Stuart began working with LGBT Youth Scotland. Scotland’s national charity for LGBT+ young people and play a leading role in the provision of quality youth work for them that promotes their health and wellbeing.
He continued: “We ran awareness sessions around gender pronouns and certain hot topics that were affecting young LGBT+ people, which culminated in an evening at Falkirk Fire Station.
“There were firefighters in attendance that night with more than 25 years’ service and children older than the young people they were learning from. Moments like that leave an indelible mark on you.”
More than three years later, Stuart continues his work as an LGBT+ ally with young members of the LGBT+ community and has joined the SFRS LGBT employee network to help his colleagues too.
Talking about why he joined, Stuart said: “Being a white, straight man, I’ve never had to deal with physical or mental harm because of my gender or sexual DNA. But when you join the fire service, you're driven by a duty to help cure the ills of what causes inequalities in society.
“We don’t have magic wands but we're a motivated workforce with the ability to identify danger, risk or harm and we’re armed with the power to take steps to help alleviate those things.”
In his spare time, Stuart works closely with an LGBT+ youth group in West Lothian called the Glitter Cannons, but says the pandemic has changed how they interact.
He said: “The group is run by some absolutely wonderful people. We had big plans for 2020, which included delivering lots of two-way training, but naturally COVID-19 has restricted what we can do.
“We keep in touch and maintain links to ensure no-one feels isolated, finding time for others during the pandemic can go such a long way.”
In 2020, many Pride events were cancelled or went virtual for the first time. Stuart is on the committee for West Lothian Pride, which went virtual and the service showed great support for the event.

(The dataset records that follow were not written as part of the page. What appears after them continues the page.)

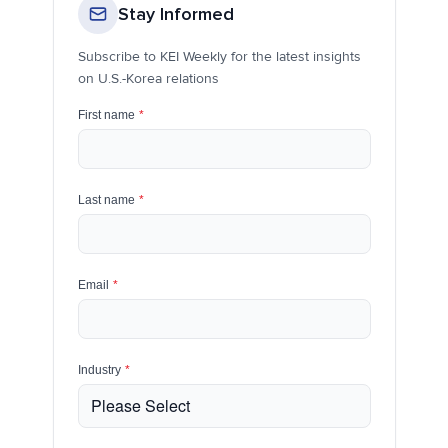
Stay Informed
Subscribe to KEI Weekly for the latest insights
on U.S.-Korea relations
First name
*
Last name
*
Email
*
Industry
*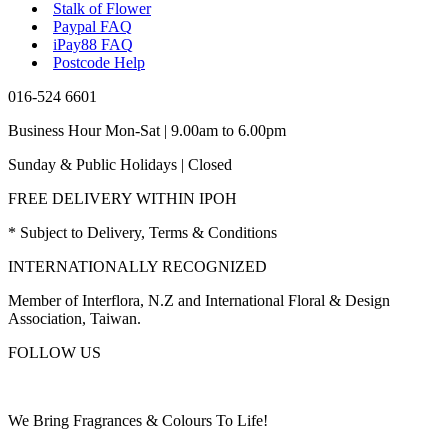
Stalk of Flower
Paypal FAQ
iPay88 FAQ
Postcode Help
016-524 6601
Business Hour Mon-Sat | 9.00am to 6.00pm
Sunday & Public Holidays | Closed
FREE DELIVERY WITHIN IPOH
* Subject to Delivery, Terms & Conditions
INTERNATIONALLY RECOGNIZED
Member of Interflora, N.Z and International Floral & Design
Association, Taiwan.
FOLLOW US
We Bring Fragrances & Colours To Life!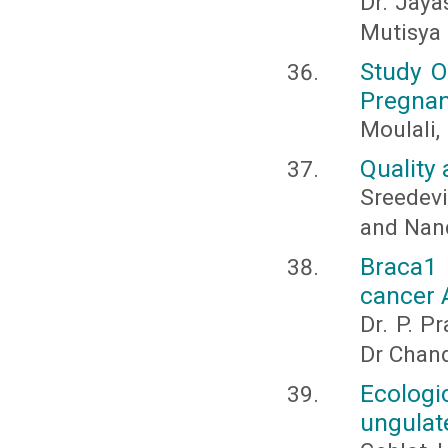
Dr. Jaya
Mutisya 
Study O
Pregnan
Moulali,
Quality 
Sreedevi
and Nandi
Braca1 
cancer 
Dr. P. P
Dr Chan
Ecolog
ungulate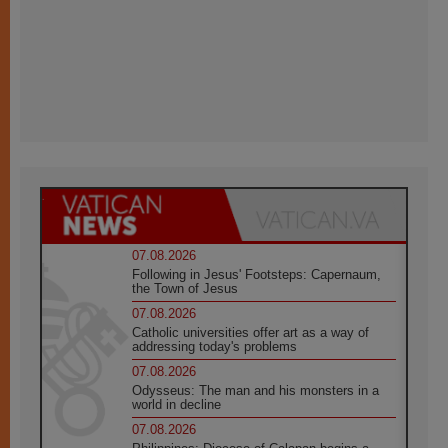
07.08.2026
Following in Jesus' Footsteps: Capernaum,
the Town of Jesus
07.08.2026
Catholic universities offer art as a way of
addressing today's problems
07.08.2026
Odysseus: The man and his monsters in a
world in decline
07.08.2026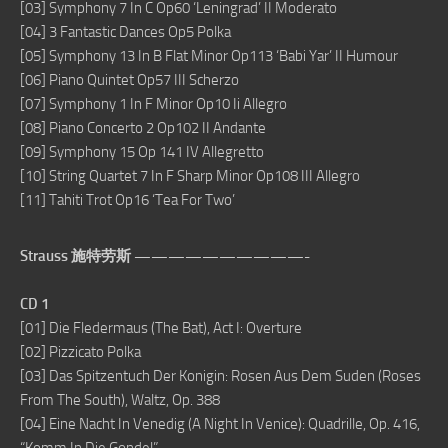
[03] Symphony 7 In C Op60 ‘Leningrad’ II Moderato
[04] 3 Fantastic Dances Op5 Polka
[05] Symphony 13 In B Flat Minor Op113 ‘Babi Yar’ II Humour
[06] Piano Quintet Op57 III Scherzo
[07] Symphony 1 In F Minor Op10 Ii Allegro
[08] Piano Concerto 2 Op102 II Andante
[09] Symphony 15 Op 141 IV Allegretto
[10] String Quartet 7 In F Sharp Minor Op108 III Allegro
[11] Tahiti Trot Op16 ‘Tea For Two’
Strauss 施特劳斯 ——————————-
CD 1
[01] Die Fledermaus (The Bat), Act I: Overture
[02] Pizzicato Polka
[03] Das Spitzentuch Der Konigin: Rosen Aus Dem Suden (Roses
From The South), Waltz, Op. 388
[04] Eine Nacht In Venedig (A Night In Venice): Quadrille, Op. 416,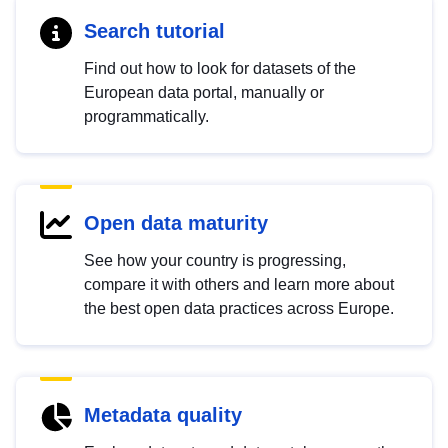
Search tutorial
Find out how to look for datasets of the
European data portal, manually or
programmatically.
Open data maturity
See how your country is progressing,
compare it with others and learn more about
the best open data practices across Europe.
Metadata quality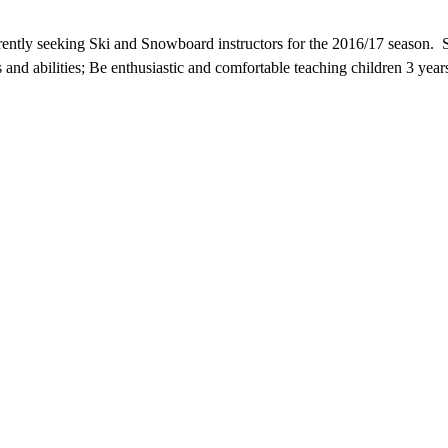
tly seeking Ski and Snowboard instructors for the 2016/17 season. Som
ages and abilities; Be enthusiastic and comfortable teaching children 3 y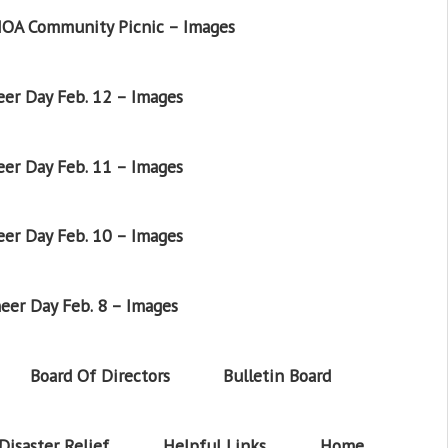
OA Community Picnic – Images
er Day Feb. 12 – Images
er Day Feb. 11 – Images
er Day Feb. 10 – Images
eer Day Feb. 8 – Images
Board Of Directors
Bulletin Board
Disaster Relief
Helpful Links
Home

Stuart explained: “Colleagues across the service showed their support for the event, including the Chief Officer whose message went a long way with the audience.”
The role of an LGBT+ ally is different for everyone, for Stuart it’s about being inclusive and supportive.
He said: “Someone once said to me, ‘allies have a far greater impact when it comes to helping the fight for true equality and one can’t take that lightly’, and it’s always stuck with me.
“I would ask others to consider if they could be an ally, and also say to anyone out there who is struggling – there is help available.”